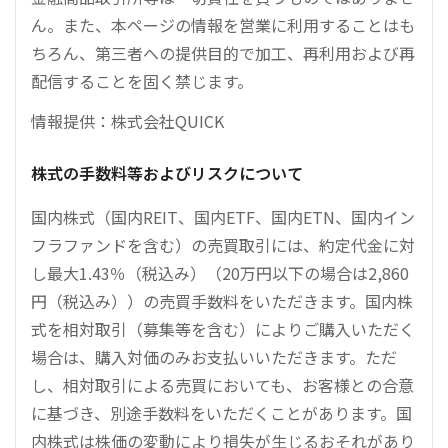
ん。また、本ページの情報を営業に利用することはも
ちろん、第三者への提供目的で加工、再利用および再
配信することを固く禁じます。
情報提供：株式会社QUICK
株式の手数料等およびリスクについて
国内株式（国内REIT、国内ETF、国内ETN、国内イン
フラファンドを含む）の売買取引には、約定代金に対
し最大1.43％（税込み）（20万円以下の場合は2,860
円（税込み））の売買手数料をいただきます。国内株
式を相対取引（募集等を含む）によりご購入いただく
場合は、購入対価のみお支払いいただきます。ただ
し、相対取引による売買においても、お客様との合意
に基づき、別途手数料をいただくことがあります。国
内株式は株価の変動により損失が生じるおそれがあり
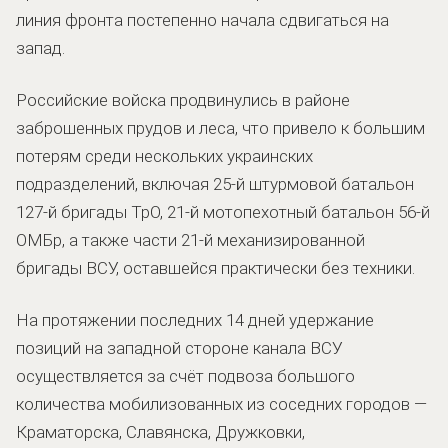
линия фронта постепенно начала сдвигаться на
запад.
Российские войска продвинулись в районе
заброшенных прудов и леса, что привело к большим
потерям среди нескольких украинских
подразделений, включая 25-й штурмовой батальон
127-й бригады ТрО, 21-й мотопехотный батальон 56-й
ОМБр, а также части 21-й механизированной
бригады ВСУ, оставшейся практически без техники.
На протяжении последних 14 дней удержание
позиций на западной стороне канала ВСУ
осуществляется за счёт подвоза большого
количества мобилизованных из соседних городов —
Краматорска, Славянска, Дружковки,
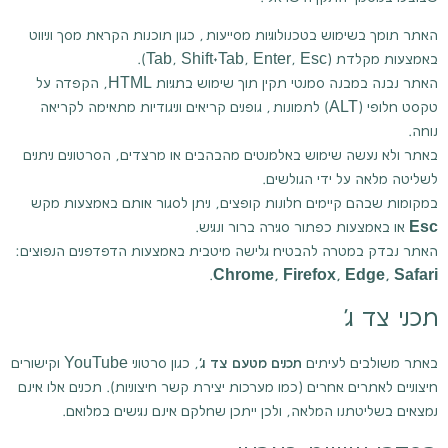
האתר תומך בשימוש בטכנולוגיות מסייעות, כגון תוכנות הקראת מסך וניווט
באמצעות מקלדת (Tab, Shift+Tab, Enter, Esc).
האתר נבנה במבנה סמנטי תקין תוך שימוש בתגיות HTML, הקפדה על
טקסט חלופי (ALT) לתמונות, גופנים קריאים וניגודיות מתאימה לקריאה
נוחה.
באתר ולא נעשה שימוש באלמנטים מהבהבים או מרצדים, הסרטונים ניתנים
לשליטה מלאה על ידי הגולשים.
במקומות שבהם קיימים חלונות קופצים, ניתן לסגור אותם באמצעות מקש
Esc
או באמצעות כפתור סגירה ברור ונגיש.
האתר נבדק במטרה להבטיח גלישה מיטבית באמצעות הדפדפנים הנפוצים:
.
Chrome, Firefox, Edge, Safari
תכני צד ג'
באתר משולבים לעיתים
תכנים מטעם צד ג׳
, כגון סרטוני YouTube וקישורים
חיצוניים לאתרים אחרים (כמו מערכות יצירת קשר חיצוניות). תכנים אלו אינם
נמצאים בשליטתנו המלאה, ולכן ייתכן שחלקם אינם נגישים במלואם.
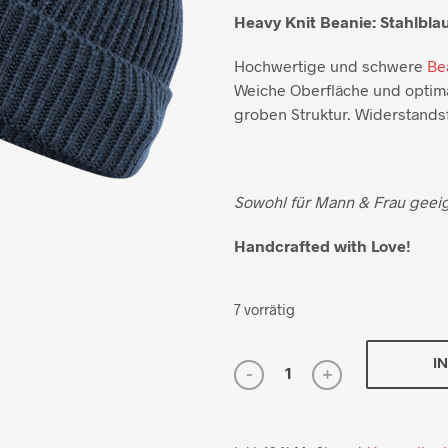
Heavy Knit Beanie: Stahlbla
Hochwertige und schwere
Be
Weiche Oberfläche und opti
groben Struktur. Widerstands
Sowohl für Mann & Frau geeig
Handcrafted with Love!
7 vorrätig
I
□ □ □ □ □
EXERCISE DESCRIPTION: In the listing above, find the line with "האתר תומך בשימוש" and output it and every line after it up to and including the line with "Heavy Knit Beanie: Stahlbla", exactly, minus the pictures.

TASK RESULT:
האתר תומך בשימוש בטכנולוגיות מסייעות, כגון תוכנות הקראת מסך וניווט
באמצעות מקלדת (Tab, Shift+Tab, Enter, Esc).
האתר נבנה במבנה סמנטי תקין תוך שימוש בתגיות HTML, הקפדה על
טקסט חלופי (ALT) לתמונות, גופנים קריאים וניגודיות מתאימה לקריאה
נוחה.
באתר ולא נעשה שימוש באלמנטים מהבהבים או מרצדים, הסרטונים ניתנים
לשליטה מלאה על ידי הגולשים.
במקומות שבהם קיימים חלונות קופצים, ניתן לסגור אותם באמצעות מקש
Esc
או באמצעות כפתור סגירה ברור ונגיש.
האתר נבדק במטרה להבטיח גלישה מיטבית באמצעות הדפדפנים הנפוצים:
.
Chrome, Firefox, Edge, Safari
תכני צד ג'
באתר משולבים לעיתים
תכנים מטעם צד ג׳
, כגון סרטוני YouTube וקישורים
חיצוניים לאתרים אחרים (כמו מערכות יצירת קשר חיצוניות). תכנים אלו אינם
נמצאים בשליטתנו המלאה, ולכן ייתכן שחלקם אינם נגישים במלואם.
Heavy Knit Beanie: Stahlbla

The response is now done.